[Dataset entries]
--- START ---

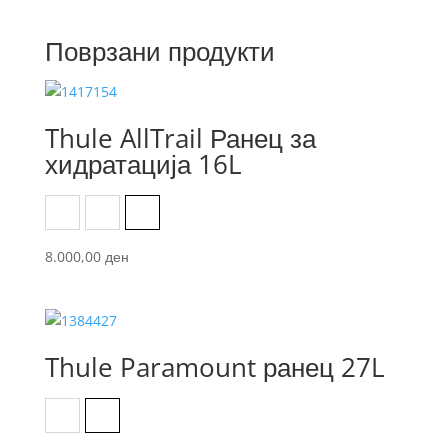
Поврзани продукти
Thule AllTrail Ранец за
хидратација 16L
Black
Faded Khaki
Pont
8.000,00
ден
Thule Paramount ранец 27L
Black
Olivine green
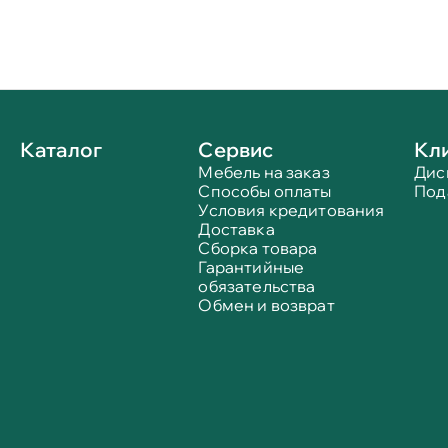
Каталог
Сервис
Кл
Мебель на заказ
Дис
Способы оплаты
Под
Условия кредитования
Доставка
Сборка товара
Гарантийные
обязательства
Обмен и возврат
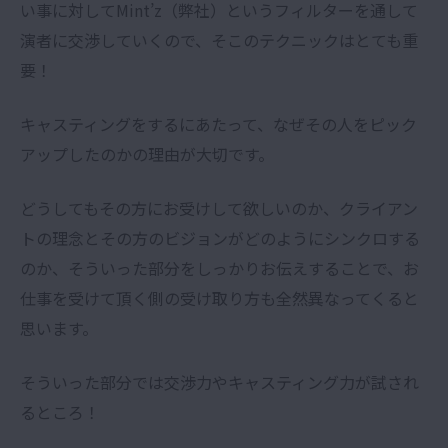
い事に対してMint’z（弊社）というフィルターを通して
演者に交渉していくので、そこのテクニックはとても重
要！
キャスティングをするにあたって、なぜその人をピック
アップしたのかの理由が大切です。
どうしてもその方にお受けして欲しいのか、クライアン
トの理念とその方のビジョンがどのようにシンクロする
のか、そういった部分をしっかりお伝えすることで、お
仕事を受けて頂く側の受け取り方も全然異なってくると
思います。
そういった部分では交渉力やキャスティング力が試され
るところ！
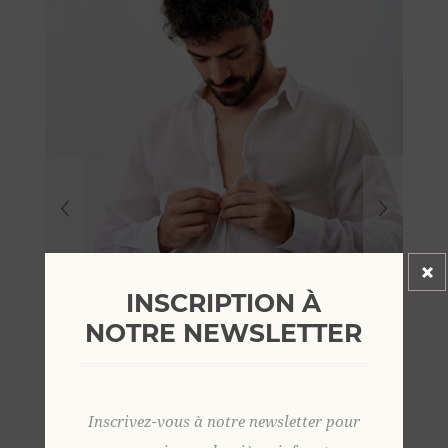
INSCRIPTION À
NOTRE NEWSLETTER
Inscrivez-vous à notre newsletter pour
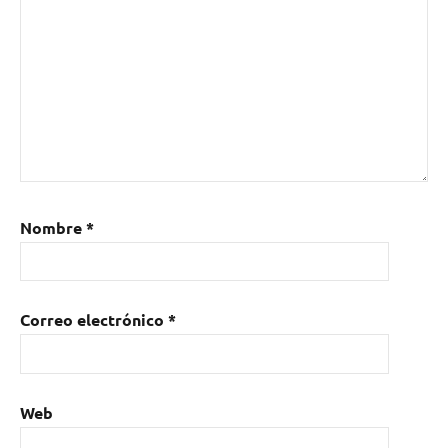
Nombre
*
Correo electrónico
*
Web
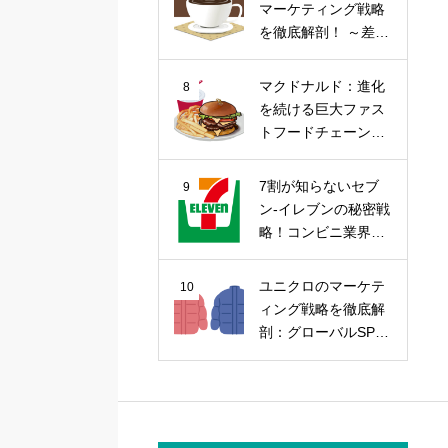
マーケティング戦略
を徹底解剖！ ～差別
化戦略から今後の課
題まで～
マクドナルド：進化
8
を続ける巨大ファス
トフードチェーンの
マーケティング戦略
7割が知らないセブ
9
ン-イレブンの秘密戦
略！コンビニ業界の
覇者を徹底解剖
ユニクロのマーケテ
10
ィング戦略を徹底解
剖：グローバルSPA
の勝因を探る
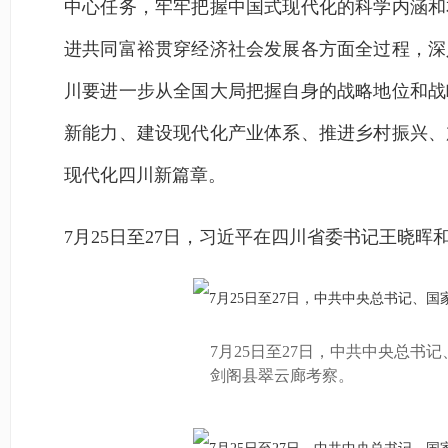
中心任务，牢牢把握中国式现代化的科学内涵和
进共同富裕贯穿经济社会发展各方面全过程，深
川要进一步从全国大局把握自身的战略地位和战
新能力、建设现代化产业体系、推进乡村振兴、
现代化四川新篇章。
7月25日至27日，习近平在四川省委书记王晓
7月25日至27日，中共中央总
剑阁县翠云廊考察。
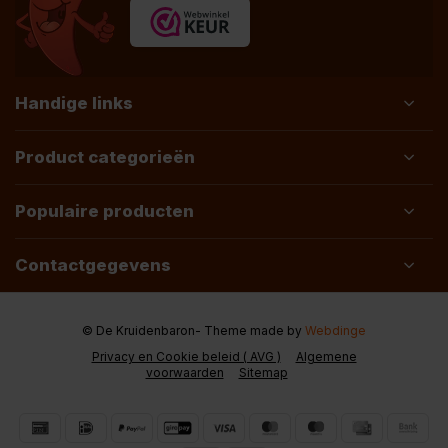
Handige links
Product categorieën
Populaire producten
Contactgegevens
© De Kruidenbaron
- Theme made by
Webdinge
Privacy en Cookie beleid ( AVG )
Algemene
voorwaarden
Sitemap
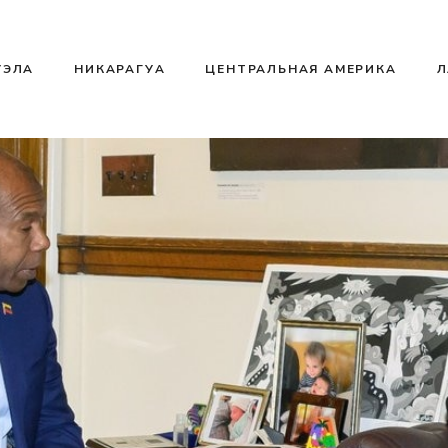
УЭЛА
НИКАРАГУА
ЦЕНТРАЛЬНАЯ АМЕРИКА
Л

--- END ---
--- START ---

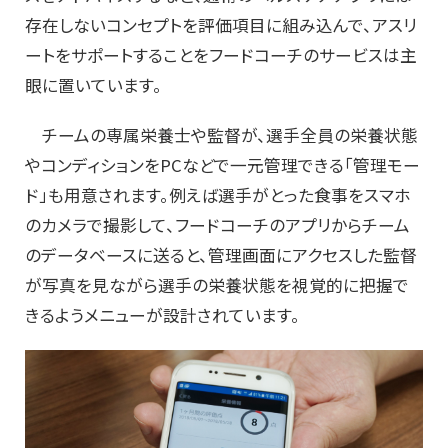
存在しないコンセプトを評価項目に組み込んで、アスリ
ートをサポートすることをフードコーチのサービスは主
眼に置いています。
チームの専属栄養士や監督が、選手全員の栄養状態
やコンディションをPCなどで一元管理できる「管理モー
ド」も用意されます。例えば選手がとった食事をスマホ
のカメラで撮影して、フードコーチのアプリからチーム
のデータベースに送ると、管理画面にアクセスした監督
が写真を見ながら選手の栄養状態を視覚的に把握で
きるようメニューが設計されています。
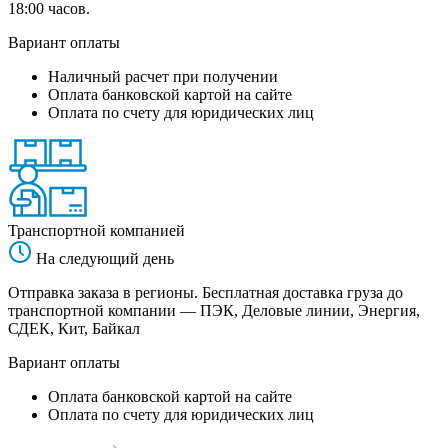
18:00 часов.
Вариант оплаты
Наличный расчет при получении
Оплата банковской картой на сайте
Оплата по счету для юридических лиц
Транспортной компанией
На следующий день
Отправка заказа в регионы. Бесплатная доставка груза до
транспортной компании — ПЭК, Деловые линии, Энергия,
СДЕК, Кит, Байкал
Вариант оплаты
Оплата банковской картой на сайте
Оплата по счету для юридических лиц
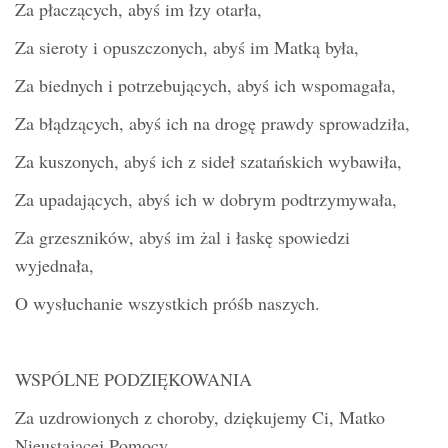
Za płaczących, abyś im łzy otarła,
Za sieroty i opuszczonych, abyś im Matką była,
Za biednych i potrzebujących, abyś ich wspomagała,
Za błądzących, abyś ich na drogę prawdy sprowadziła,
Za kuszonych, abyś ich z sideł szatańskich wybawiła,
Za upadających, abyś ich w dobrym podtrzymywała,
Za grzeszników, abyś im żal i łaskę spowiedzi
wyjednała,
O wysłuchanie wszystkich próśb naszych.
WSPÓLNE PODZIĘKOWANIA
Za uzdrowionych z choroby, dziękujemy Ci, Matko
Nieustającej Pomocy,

--- END ---
--- START ---

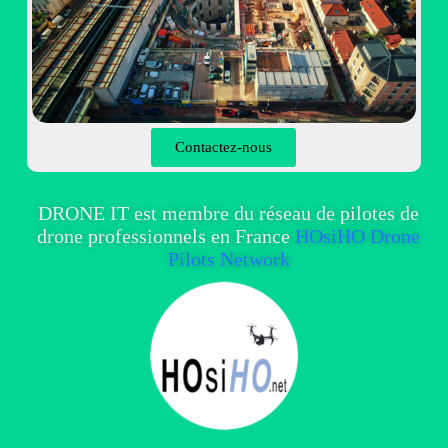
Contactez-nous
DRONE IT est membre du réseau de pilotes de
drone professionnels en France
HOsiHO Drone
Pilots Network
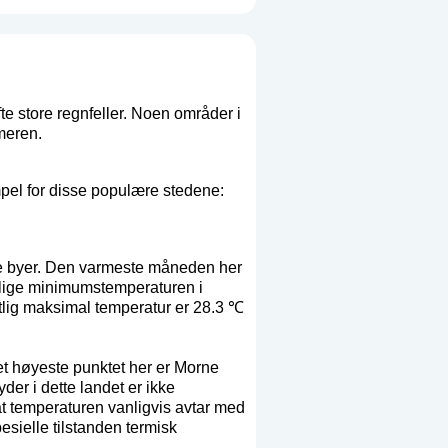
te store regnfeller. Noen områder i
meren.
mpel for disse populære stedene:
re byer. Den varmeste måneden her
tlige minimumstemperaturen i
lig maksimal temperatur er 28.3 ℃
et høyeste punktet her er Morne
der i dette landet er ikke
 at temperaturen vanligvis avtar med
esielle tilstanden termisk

--- END ---

> _Your assignment_: Copy out the range of lines above starting at the line with "Za błądzących, abyś" and ending at the line with "WSPÓLNE PODZIĘKOWANIA", exactly and including both.

> _Result of the exercise_:
Za błądzących, abyś ich na drogę prawdy sprowadziła,
Za kuszonych, abyś ich z sideł szatańskich wybawiła,
Za upadających, abyś ich w dobrym podtrzymywała,
Za grzeszników, abyś im żal i łaskę spowiedzi
wyjednała,
O wysłuchanie wszystkich próśb naszych.
WSPÓLNE PODZIĘKOWANIA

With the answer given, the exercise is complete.